------ Given records ------

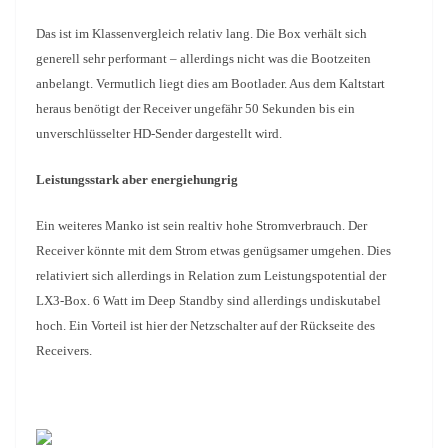
Das ist im Klassenvergleich relativ lang. Die Box verhält sich
generell sehr performant – allerdings nicht was die Bootzeiten
anbelangt. Vermutlich liegt dies am Bootlader. Aus dem Kaltstart
heraus benötigt der Receiver ungefähr 50 Sekunden bis ein
unverschlüsselter HD-Sender dargestellt wird.
Leistungsstark aber energiehungrig
Ein weiteres Manko ist sein realtiv hohe Stromverbrauch. Der
Receiver könnte mit dem Strom etwas genügsamer umgehen. Dies
relativiert sich allerdings in Relation zum Leistungspotential der
LX3-Box. 6 Watt im Deep Standby sind allerdings undiskutabel
hoch. Ein Vorteil ist hier der Netzschalter auf der Rückseite des
Receivers.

------

## [Work instructions]
Exactly repeat the material from its first line through the line with "LX3-Box. 6 Watt", including both, and leave the pictures and everything else out.

## [Response]
Das ist im Klassenvergleich relativ lang. Die Box verhält sich
generell sehr performant – allerdings nicht was die Bootzeiten
anbelangt. Vermutlich liegt dies am Bootlader. Aus dem Kaltstart
heraus benötigt der Receiver ungefähr 50 Sekunden bis ein
unverschlüsselter HD-Sender dargestellt wird.
Leistungsstark aber energiehungrig
Ein weiteres Manko ist sein realtiv hohe Stromverbrauch. Der
Receiver könnte mit dem Strom etwas genügsamer umgehen. Dies
relativiert sich allerdings in Relation zum Leistungspotential der
LX3-Box. 6 Watt im Deep Standby sind allerdings undiskutabel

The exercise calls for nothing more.